◆ What to do: Using the entries that follow, transcribe only the lines from the line with "Ask Product Hunt AI" to the line with "lawful reason is", both included, exactly as they stand and without pictures.

———

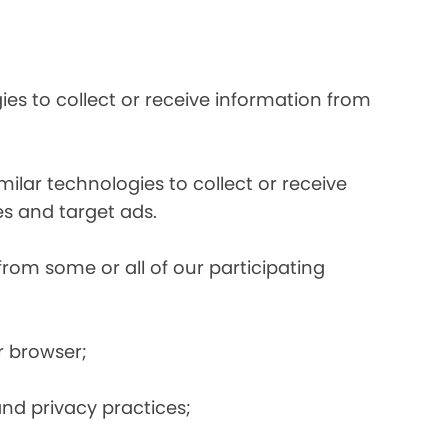
es to collect or receive information from
ilar technologies to collect or receive
s and target ads.
from some or all of our participating
r browser;
and privacy practices;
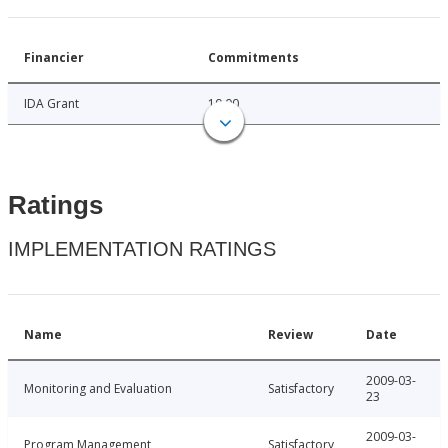
Financier
Commitments
IDA Grant
10.00
Ratings
IMPLEMENTATION RATINGS
Name
Review
Date
2009-03-
Monitoring and Evaluation
Satisfactory
23
2009-03-
Program Management
Satisfactory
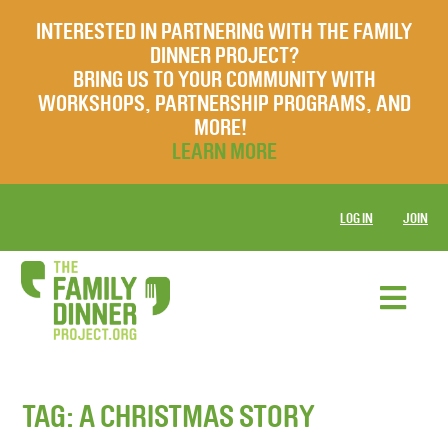
INTERESTED IN PARTNERING WITH THE FAMILY
DINNER PROJECT?
BRING US TO YOUR COMMUNITY WITH
WORKSHOPS, PARTNERSHIP PROGRAMS, AND
MORE!
LEARN MORE
LOG IN
JOIN
TAG:
A CHRISTMAS STORY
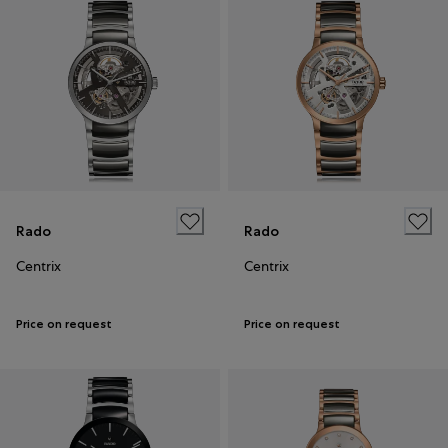
Rado
Rado
Centrix
Centrix
Price on request
Price on request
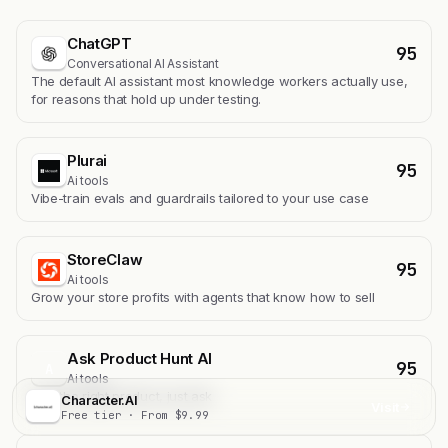
ChatGPT
95
Conversational AI Assistant
The default AI assistant most knowledge workers actually use,
for reasons that hold up under testing.
Plurai
95
Ai tools
Vibe-train evals and guardrails tailored to your use case
StoreClaw
95
Ai tools
Grow your store profits with agents that know how to sell
Ask Product Hunt AI
95
A
Ai tools
Find the right product, just ask
Character.AI
Visit
Free tier · From $9.99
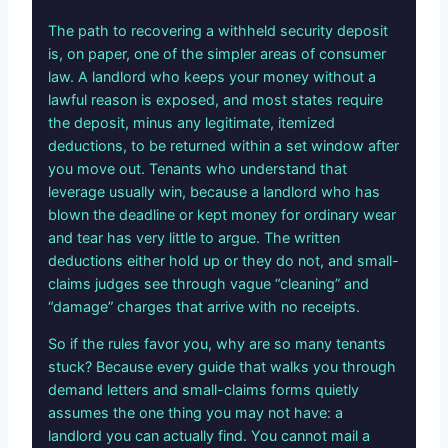
The path to recovering a withheld security deposit
is, on paper, one of the simpler areas of consumer
law. A landlord who keeps your money without a
lawful reason is exposed, and most states require
the deposit, minus any legitimate, itemized
deductions, to be returned within a set window after
you move out. Tenants who understand that
leverage usually win, because a landlord who has
blown the deadline or kept money for ordinary wear
and tear has very little to argue. The written
deductions either hold up or they do not, and small-
claims judges see through vague “cleaning” and
“damage” charges that arrive with no receipts.
So if the rules favor you, why are so many tenants
stuck? Because every guide that walks you through
demand letters and small-claims forms quietly
assumes the one thing you may not have: a
landlord you can actually find. You cannot mail a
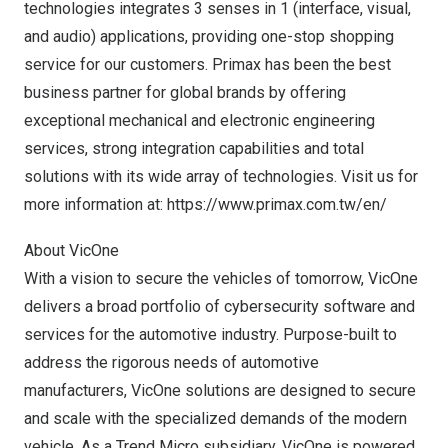
technologies integrates 3 senses in 1 (interface, visual,
and audio) applications, providing one-stop shopping
service for our customers. Primax has been the best
business partner for global brands by offering
exceptional mechanical and electronic engineering
services, strong integration capabilities and total
solutions with its wide array of technologies. Visit us for
more information at:
https://www.primax.com.tw/en/
About VicOne
With a vision to secure the vehicles of tomorrow, VicOne
delivers a broad portfolio of cybersecurity software and
services for the automotive industry. Purpose-built to
address the rigorous needs of automotive
manufacturers, VicOne solutions are designed to secure
and scale with the specialized demands of the modern
vehicle. As a Trend Micro subsidiary, VicOne is powered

———

◆ Solved exercise:
Ask Product Hunt AI
95
A
Ai tools
Find the right product, just ask
Character.AI
Visit
Free tier · From $9.99
The path to recovering a withheld security deposit
is, on paper, one of the simpler areas of consumer
law. A landlord who keeps your money without a
lawful reason is exposed, and most states require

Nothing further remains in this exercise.